Забытое время (Гаскин) - страница 14

.

— Джерри, — тихо произнесла доктор Ротенберг. — Серьезно, я считаю, вам нужно с кем-то поговорить.

Он открыл глаза.

— Пожалуйста, не зовите психиатра. Со мной все нормально. Правда.

— Хорошо, — вполголоса ответила она.

Они посидели молча, глядя друг на друга через стол так, будто их разделяла ревущая горная река. Другие люди ужасно странные, подумал Андерсон. Поразительно, что им удается общаться.

Так, хватит. Он наклонился вперед, вдохнул поглубже.

— Ну что, мы закончили?

Я вам, считайте, делаю одолжение, подумал он. Настоящим вы освобождаетесь от косоглазого внимания человека-руины.

— У вас еще остались вопросы? Насчет… протекания болезни?

Чего она от него хочет? Внезапно накатила паника. Андерсон вцепился в подлокотники кресла и заметил, как при виде этого симптома слабости невролог наконец расслабилась. Андерсон заставил себя разжать руки.

— Вы мне на них не ответите. И вскорости все ответы придут сами.
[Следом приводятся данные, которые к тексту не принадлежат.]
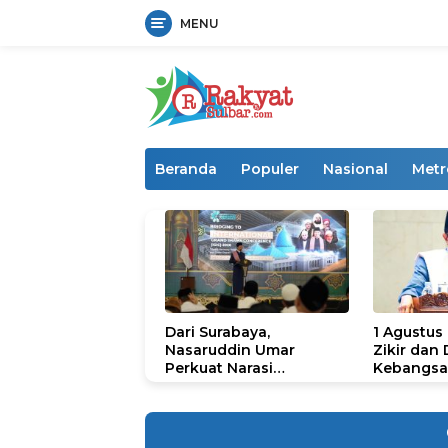
MENU
Langsung
ke
konten
Beranda
Populer
Nasional
Metr
Dari Surabaya,
1 Agustus
Nasaruddin Umar
Zikir dan
Perkuat Narasi
Kebangsa
Persatuan dan
untuk U
Kepemimpinan Umat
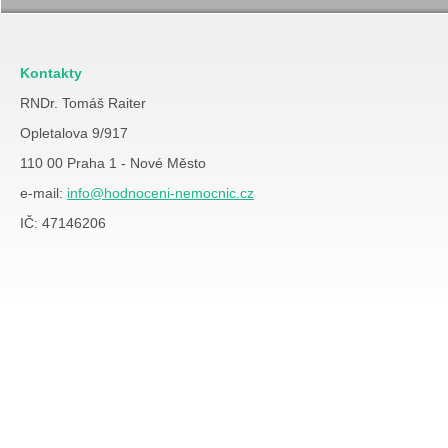
Kontakty
RNDr. Tomáš Raiter
Opletalova 9/917
110 00 Praha 1 - Nové Město
e-mail:
info@hodnoceni-nemocnic.cz
IČ: 47146206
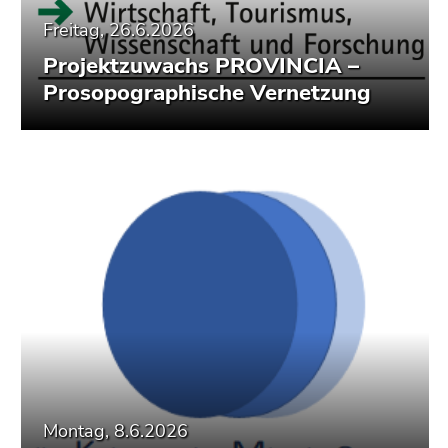
Freitag, 26.6.2026
Projektzuwachs PROVINCIA –
Prosopographische Vernetzung
Montag, 8.6.2026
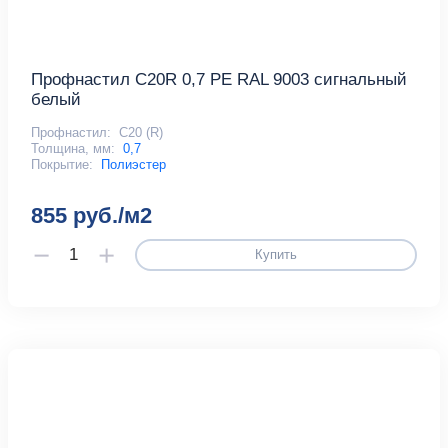
Профнастил С20R 0,7 PE RAL 9003 сигнальный
белый
Профнастил:
С20 (R)
Толщина, мм:
0,7
Покрытие:
Полиэстер
855 руб./м2
Купить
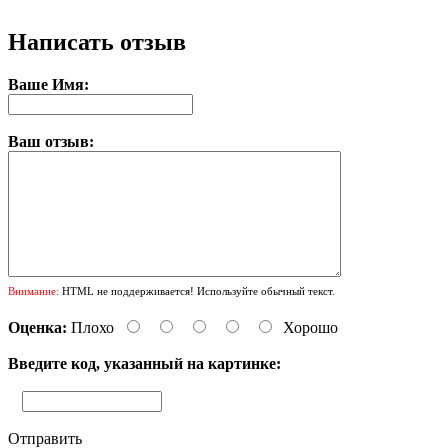
Написать отзыв
Ваше Имя:
Ваш отзыв:
Внимание:
HTML не поддерживается! Используйте обычный текст.
Оценка:
Плохо
Хорошо
Введите код, указанный на картинке:
Отправить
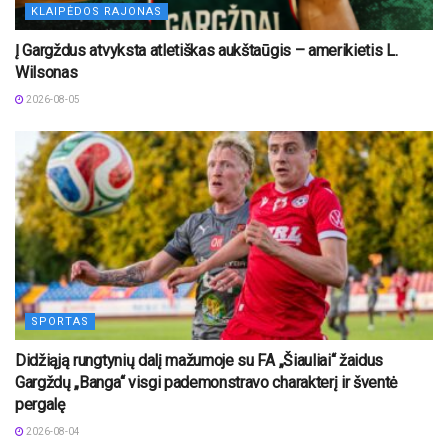
KLAIPĖDOS RAJONAS
Į Gargždus atvyksta atletiškas aukštaūgis – amerikietis L.
Wilsonas
2026-08-05
SPORTAS
Didžiąją rungtynių dalį mažumoje su FA „Šiauliai“ žaidus
Gargždų „Banga“ visgi pademonstravo charakterį ir šventė
pergalę
2026-08-04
Он умудрился встать и не зашататься. Небрежно ей отсалютовал.

Посмотрел, как она смотрит, как он берет портфель и куртку; ясно, что она в смятении, что ей неуютно. Она-то ждала другого.
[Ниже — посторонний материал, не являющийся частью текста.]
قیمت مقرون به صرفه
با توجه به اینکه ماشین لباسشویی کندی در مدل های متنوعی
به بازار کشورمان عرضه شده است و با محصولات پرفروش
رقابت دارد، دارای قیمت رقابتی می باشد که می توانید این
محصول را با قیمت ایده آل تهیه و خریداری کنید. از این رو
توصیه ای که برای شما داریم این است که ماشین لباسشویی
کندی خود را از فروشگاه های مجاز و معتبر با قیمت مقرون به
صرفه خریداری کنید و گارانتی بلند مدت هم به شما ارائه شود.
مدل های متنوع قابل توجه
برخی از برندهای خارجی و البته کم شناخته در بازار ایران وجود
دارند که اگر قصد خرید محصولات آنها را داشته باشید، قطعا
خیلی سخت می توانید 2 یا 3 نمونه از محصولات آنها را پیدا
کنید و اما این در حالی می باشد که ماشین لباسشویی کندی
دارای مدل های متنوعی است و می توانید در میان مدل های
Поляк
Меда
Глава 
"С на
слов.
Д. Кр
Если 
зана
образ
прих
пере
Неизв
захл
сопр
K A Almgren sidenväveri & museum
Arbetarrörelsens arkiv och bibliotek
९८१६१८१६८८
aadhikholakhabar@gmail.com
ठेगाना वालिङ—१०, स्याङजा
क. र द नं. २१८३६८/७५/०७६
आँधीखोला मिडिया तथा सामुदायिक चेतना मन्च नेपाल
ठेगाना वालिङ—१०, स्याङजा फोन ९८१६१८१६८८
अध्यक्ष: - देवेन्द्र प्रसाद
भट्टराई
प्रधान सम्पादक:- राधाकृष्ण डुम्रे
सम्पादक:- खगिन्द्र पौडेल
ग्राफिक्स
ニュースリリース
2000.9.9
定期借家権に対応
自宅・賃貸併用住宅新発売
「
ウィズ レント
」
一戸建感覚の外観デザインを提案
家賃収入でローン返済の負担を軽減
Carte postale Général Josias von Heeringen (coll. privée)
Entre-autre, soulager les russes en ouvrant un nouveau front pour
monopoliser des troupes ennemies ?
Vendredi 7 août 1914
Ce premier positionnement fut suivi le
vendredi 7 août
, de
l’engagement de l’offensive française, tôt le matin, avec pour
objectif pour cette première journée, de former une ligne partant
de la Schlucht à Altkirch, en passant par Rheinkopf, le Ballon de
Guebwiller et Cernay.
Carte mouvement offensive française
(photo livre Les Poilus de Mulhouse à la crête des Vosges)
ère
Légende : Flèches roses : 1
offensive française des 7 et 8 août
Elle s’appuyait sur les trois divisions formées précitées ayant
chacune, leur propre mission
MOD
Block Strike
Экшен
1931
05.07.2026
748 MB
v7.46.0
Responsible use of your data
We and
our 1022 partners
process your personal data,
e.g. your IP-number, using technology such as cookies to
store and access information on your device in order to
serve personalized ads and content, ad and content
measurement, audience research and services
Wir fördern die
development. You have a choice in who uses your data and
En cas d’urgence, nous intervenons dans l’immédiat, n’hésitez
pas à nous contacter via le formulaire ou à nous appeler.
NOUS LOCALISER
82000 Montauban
Пусть это будет вам уроком, подумал он, затворив за собой дверь и привалившись к стене, с трудом переводя дух в ослепительно ярком флуоресцентном коридоре под неостановимо накатывающим ревом жизни здоровых и больных. Заранее ни на что не рассчитывайте.

Урок всей его жизни.

Глава третья

Джейни в самом нарядном своем черном платье встала на колени на розовом кафеле и постаралась успокоиться. По полу сочилась мыльная вода из ванны, и чулки намокли, а подол пошел пятнами. Джейни всегда любила это платье — высокая талия красит фигуру, а бархат праздничен, богемен; теперь, однако, покрывшись кляксами яичного желтка и потеками пенного шампуня, блестевшего, как слюна, платье обернулось самой роскошной ветошью в ее гардеробе.

Джейни заставила себя подняться и глянула в зеркало.

Одно слово — страхолюдина. Под глазами черно от туши — Джейни смахивает на футболиста; бронза и блестки теней для век уползли на виски; левое ухо в крови. Прическа, правда, уцелела — взметается и вьется вкруг лица, будто ей надо отдельно объяснять, что происходит.

Хотела вечерок отдохнуть от Ноа. Сама виновата.

И ведь так ждала вечера.

Неразумно, пожалуй, заводиться из-за свидания с человеком, которого даже не знаешь. Но ей понравилась фотография Боба, его открытое лицо и добрые глаза с прищуром, и юморной голос по телефону, и как этот голос вибрировал в самой глубине ее нутра, пробуждал тело к жизни. Проговорили больше часа, радовались, находя много общего: оба выросли на Среднем Западе и после колледжа добрались до Нью-Йорка; оба — единственные отпрыски грозных матерей, обладатели приятной внешности и социальных навыков, в любимом городе очутившиеся, к своему удивлению, в одиночестве. Оба поневоле гадали (вслух не говорили, но чувствовалось — в эхе голосов, в раскованном смехе), не подошла ли к концу их обоюдная тоска.